De plus en plus insolemment, Novatek grignote des parts de marché au géant Gazprom, aussi bien à l'exportation que sur le marché domestique. La filiale russe du groupe allemand E.ON cessera ainsi à partir de 2013 d'acheter du gaz à l'ancien monopole d'Etat. E.ON lui a préféré Novatek, plus souple sur sa politique de prix. Ce n'est pas un contrat anecdotique, mais un contrat à long terme de 15 ans. Le conseil des directeurs d'E.ON a pris jeudi soir la décision stratégique de changer le fournisseur de ses quatre centrales électriques fonctionnant au gaz. Selon des informations officieuses venant du quotidien Kommersant, il s'agirait d'un volume de 7 milliards de m3 par an. Soit un manque à gagner pouvant aller jusqu'à 16 milliards d'euros pour Gazprom. D'autres estimations plus modestes indiquent des pertes de 144 millions d'euros par an pour Gazprom et des économies nettes de 12 millions d'euros par an pour E.On Russia. Rappelons au passage que E.On, la maison mère allemande, qui un temps détenait 10% du capital de Gazprom, a progressivement réduit sa participation et vendu ses derniers 3,5 % restants en 2010. Le divorce n'est pas total, puisque le groupe continue d'être l'un des plus importants acheteurs du gaz russe exporté par Gazprom.

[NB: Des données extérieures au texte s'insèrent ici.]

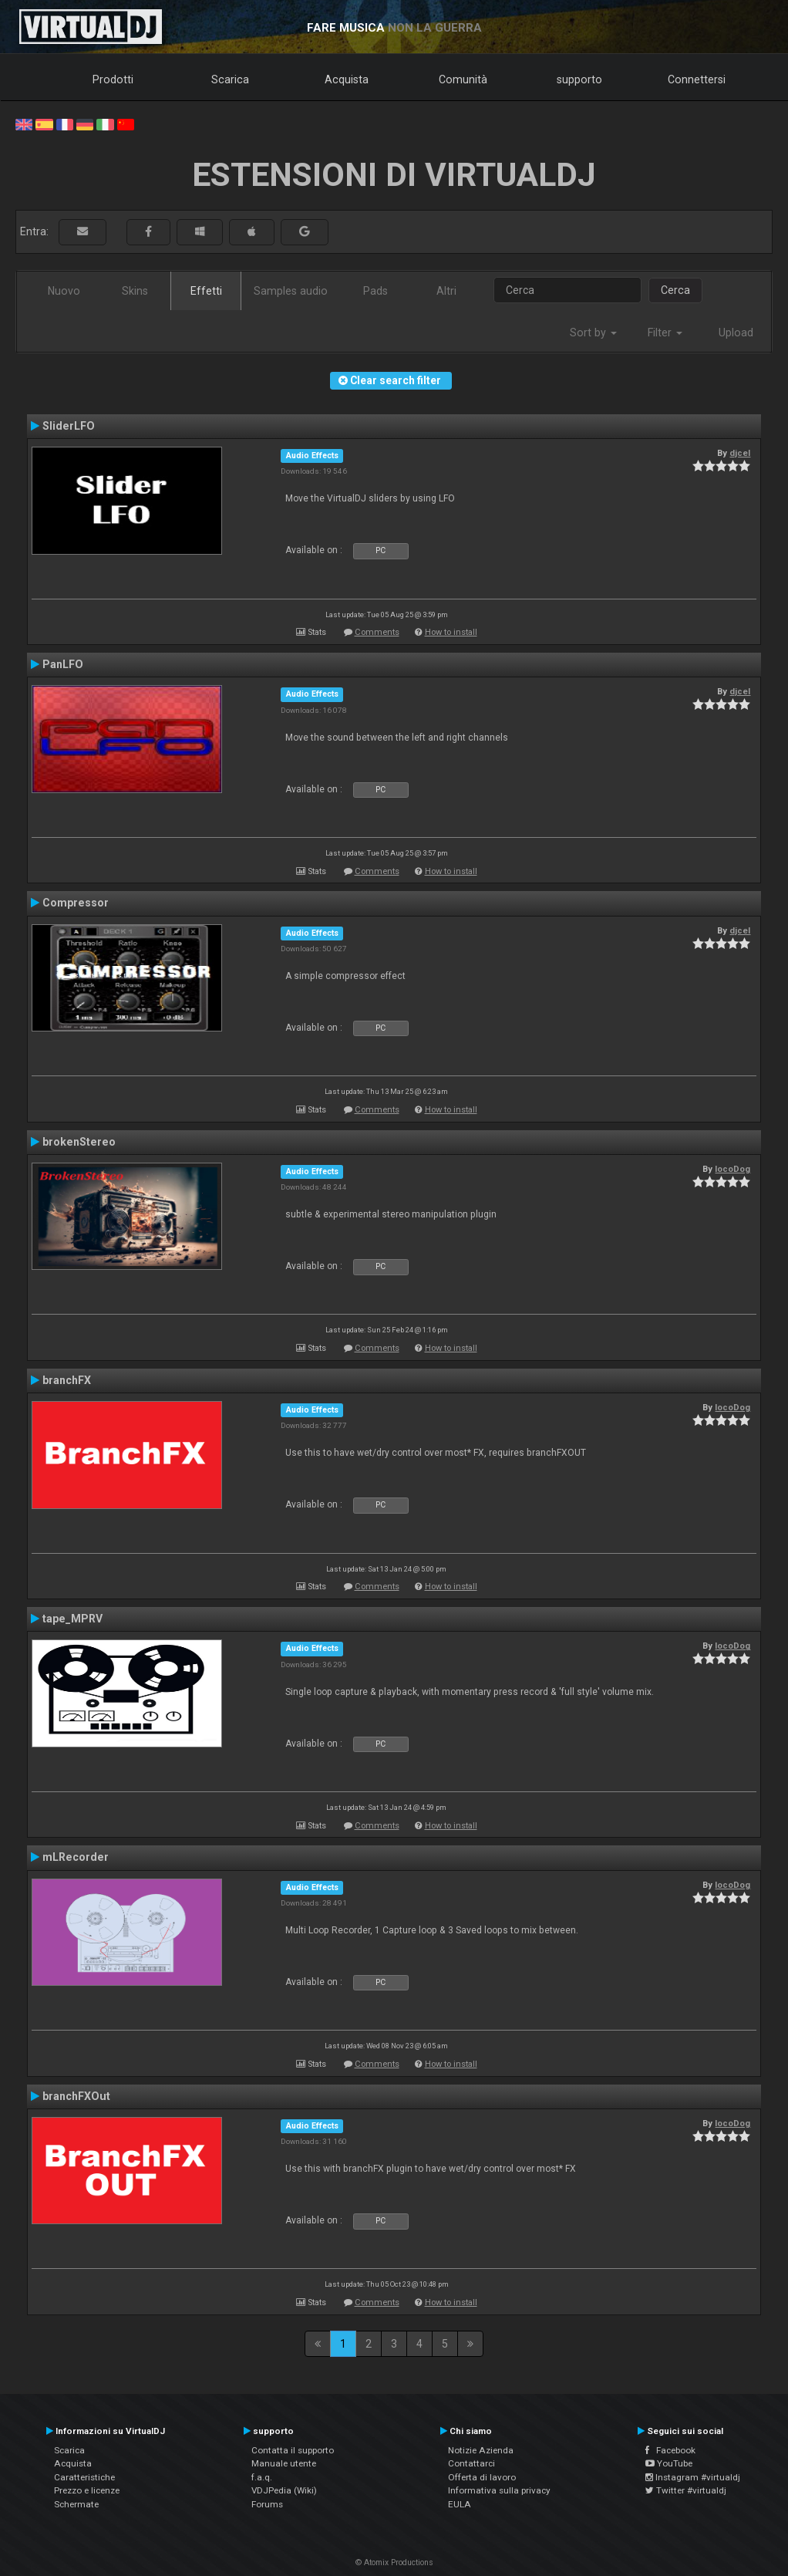 The height and width of the screenshot is (2576, 788). Describe the element at coordinates (481, 2450) in the screenshot. I see `Notizie Azienda` at that location.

Novatek contourne aussi le monopole d'exportation de Gazprom

Novatek avait déjà surpris son monde en devenant officiellement la semaine dernière le premier groupe gazier russe à négocier des volumes de gaz avec des groupes étrangers, également au nez et à la barbe de Gazprom. Officiellement, le géant d'Etat détient toujours deux monopoles : celui des gazoducs et celui des exportations. Novatek n'a conclut un contrat avec l'Allemand EnBW qu'en tant que négociant, et non pas en tant que fournisseur direct de gaz russe.

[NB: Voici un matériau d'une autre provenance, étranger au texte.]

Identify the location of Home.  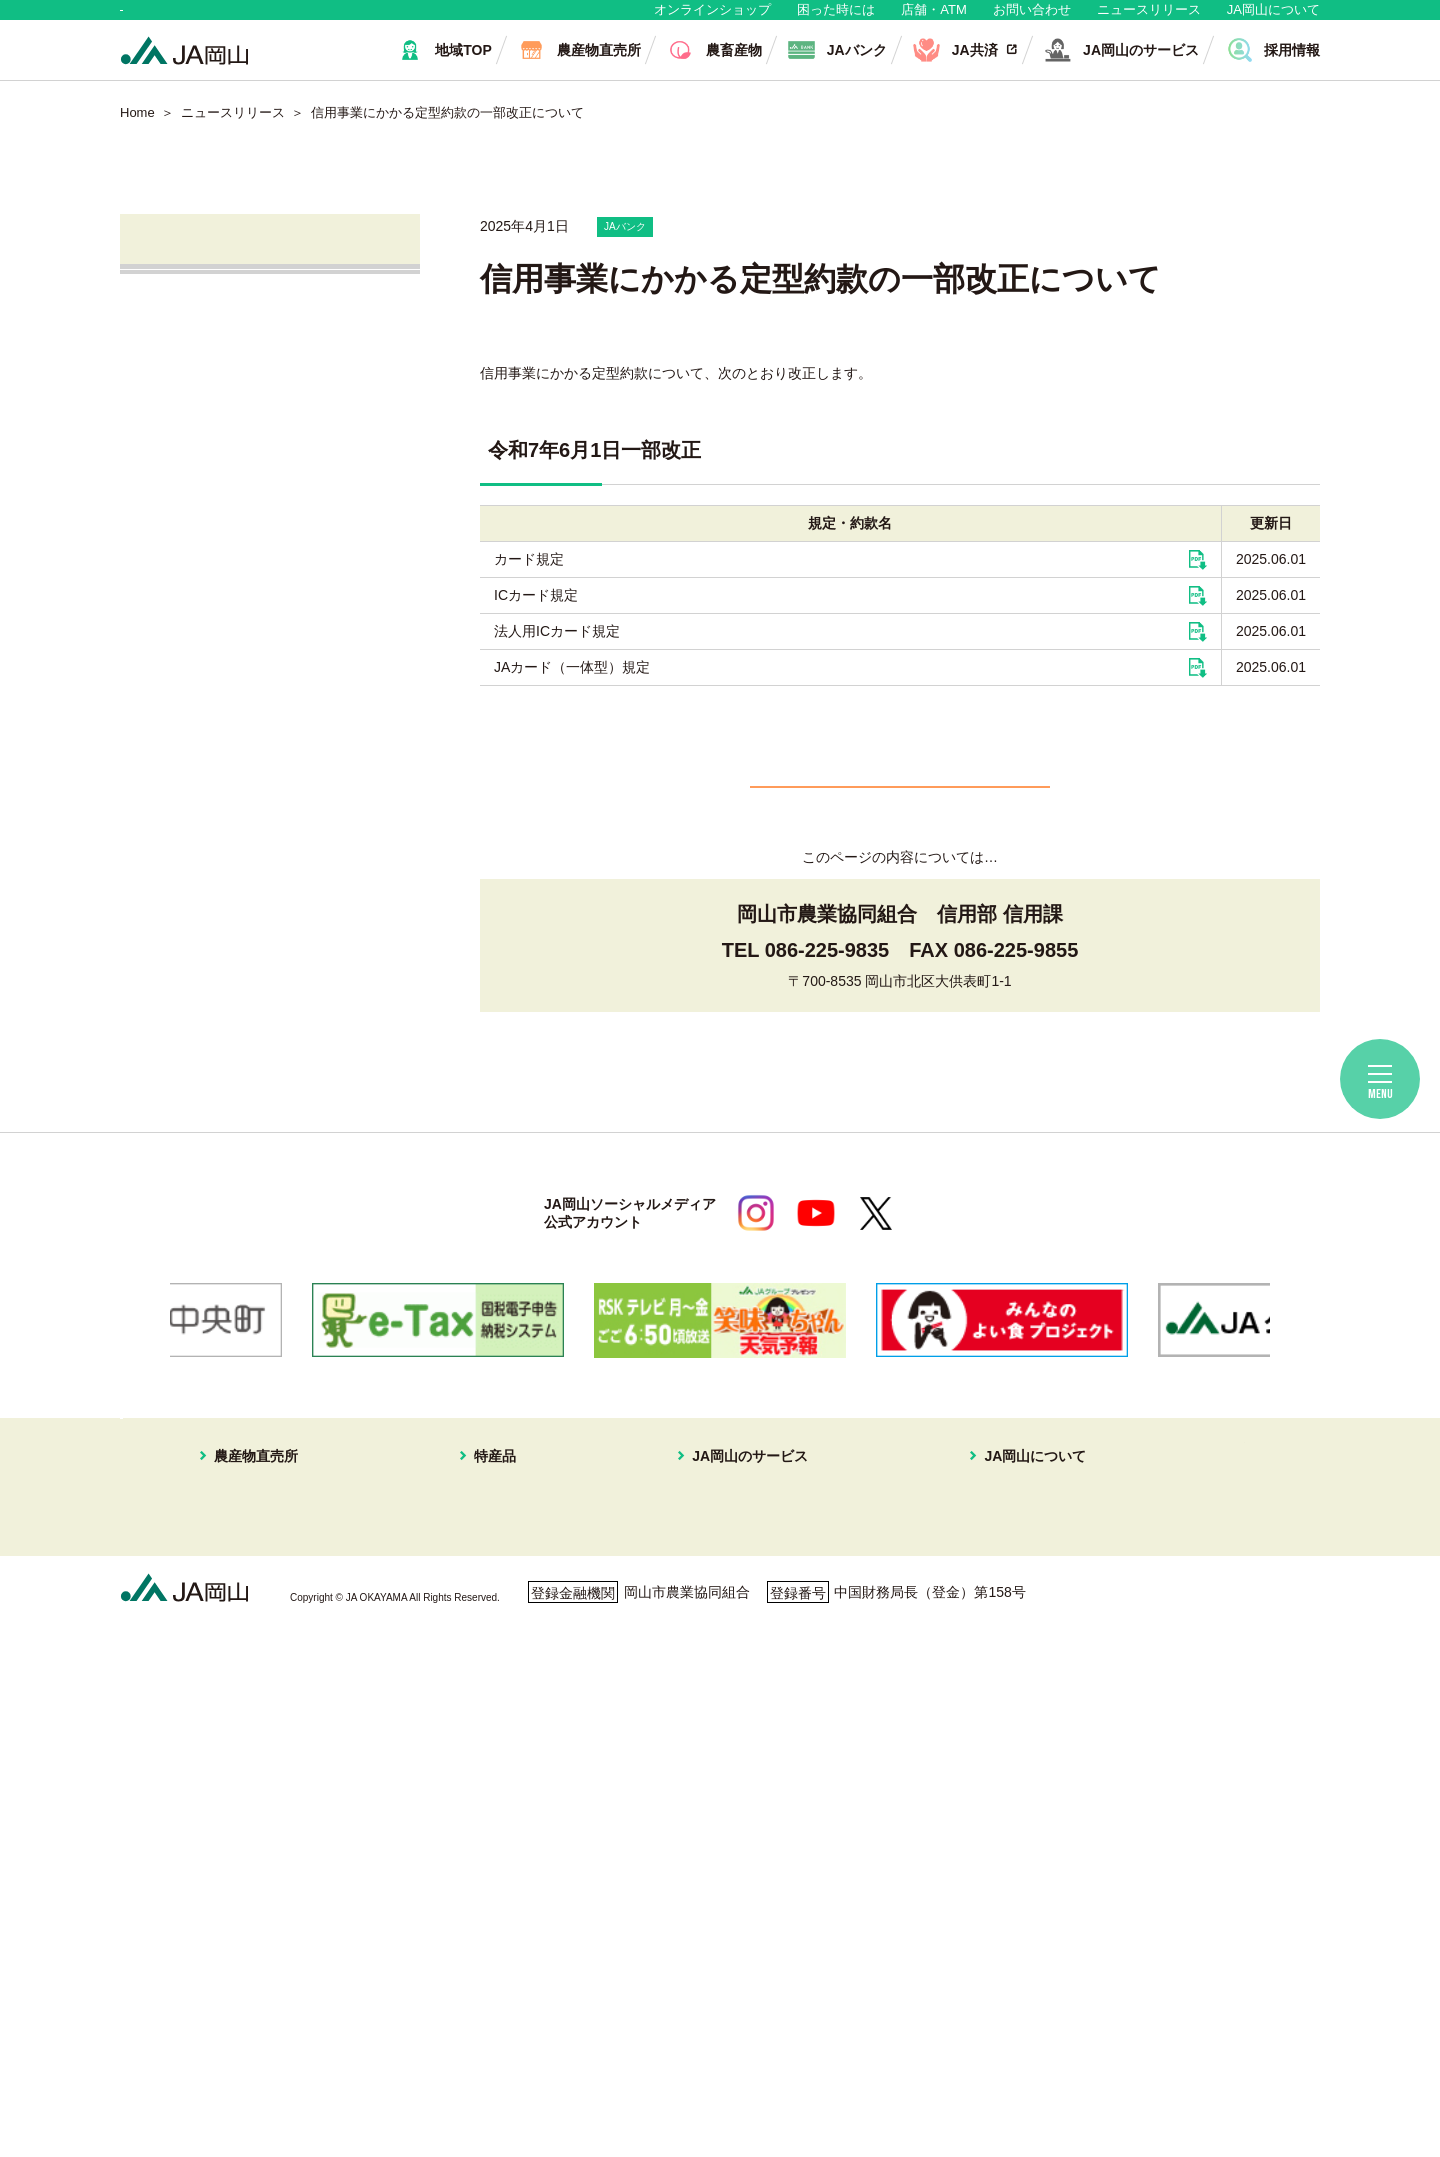 (137, 132).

Mais la domination de Gazprom, que la politique du Kremlin a tout fait pour rendre absolue, apparaît clairement contestée depuis quelques mois. Novatek avait auparavant déjà soutiré quelques contrats emblématiques au leader, notamment en concluant des premiers contrats avec le groupe d'Etat Inter-RAO, producteur d'électricité. De plus en plus de négociants régionaux gagnent en indépendance et font jouer la compétition entre les fournisseurs de gaz. Gazprom conserve autour de 73% des parts du marché domestique, mais un consensus d'analystes voient cette part baisser à 70% en 2015. « La production de Novatek augmente, et le groupe bâtit des relations avec de nouveaux clients. Tandis que c'est exactement le phénomène inverse qu'on observe chez Gazprom », constate un expert du marché gazier. Novatek est détenu à 23,1% par l'homme d'affaires Guennadi Timchenko, réputé proche de Vladimir Poutine, et à 15,2% par le groupe français Total.